§ **Goal of the exercise**:
Lines before the one containing "すぐに確認できない事もあり、" are to be left out; that line and every line after it, through the last line below, are to be reproduced exactly.

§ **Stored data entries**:
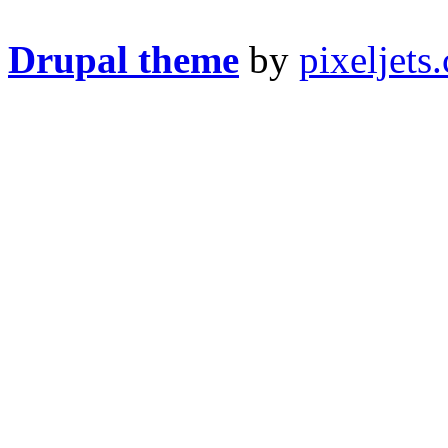
Drupal theme
by
pixeljets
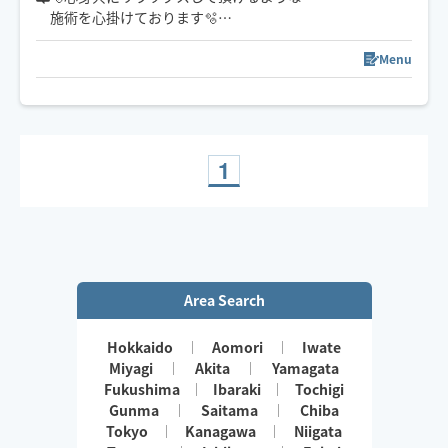
施術を心掛けてお️ります🫧
暖かい手と意外と力強い施術が
お客様に喜んでいただけております✋️🫧
Menu
⚠︎当日のリクエストは
すぐに確認できない事もあり、
ご希望の場所によっては
伺えない事もございますので
1
ご了承くださいませ🕊️
事前メッセージにて
希望日時などのお問い合わせも
お受けしております🫧
Area Search
Hokkaido
Aomori
Iwate
Miyagi
Akita
Yamagata
Fukushima
Ibaraki
Tochigi
Gunma
Saitama
Chiba
Tokyo
Kanagawa
Niigata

§ **Solution to this task**:
すぐに確認できない事もあり、
ご希望の場所によっては
伺えない事もございますので
1
ご了承くださいませ🕊️
事前メッセージにて
希望日時などのお問い合わせも
お受けしております🫧
Area Search
Hokkaido
Aomori
Iwate
Miyagi
Akita
Yamagata
Fukushima
Ibaraki
Tochigi
Gunma
Saitama
Chiba
Tokyo
Kanagawa
Niigata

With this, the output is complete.